Un des films les plus célèbres de l’histoire du cinéma qui frappe encore par la maîtrise, l’aboutissement de sa mise en scène. La narration est exemplaire, tout est raconté par les images, très peu de cartons viennent altérer la fluidité du film. Selon certains historiens du cinéma, c’est la première fois que les éclairages sont stylisés en fonction de la dramaturgie, ajoutant une teneur mystérieuse à un récit simple mais brassant toutes sortes de fantasmes: exotisme oriental, domination, sadisme, manipulation féminine…Nulle visée idéologique dans ce film utilisant toutes sortes d’archétypes négatifs, de l’Asiatique sadique à la femme sournoise, mais l’exploitation sans vergogne de figures qui hantent l’imaginaire collectif pour montrer les différentes perversions de l’âme humaine.
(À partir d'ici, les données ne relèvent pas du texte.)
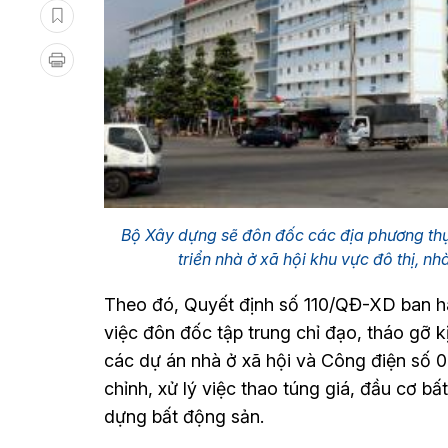
Bộ Xây dựng sẽ đôn đốc các địa phương thực
triển nhà ở xã hội khu vực đô thị,
Theo đó, Quyết định số 110/QĐ-XD ban h
việc đôn đốc tập trung chỉ đạo, tháo gỡ k
các dự án nhà ở xã hội và Công điện số 
chỉnh, xử lý việc thao túng giá, đầu cơ bấ
dựng bất động sản.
Ajoutons pour les bonnes âmes qui ont tôt fait de s’offusquer que le quasi-lynchage final montre que l’industriel asiatique n’est pas complètement diabolisé par le récit et que la tricherie du titre est en fait celle de la femme américaine. Forfaiture n’est donc pas plus raciste que misogyne. Forfaiture est un séduisant cauchemar. De Mille avait compris en 1915 que le cinéma est l’art de la fascination.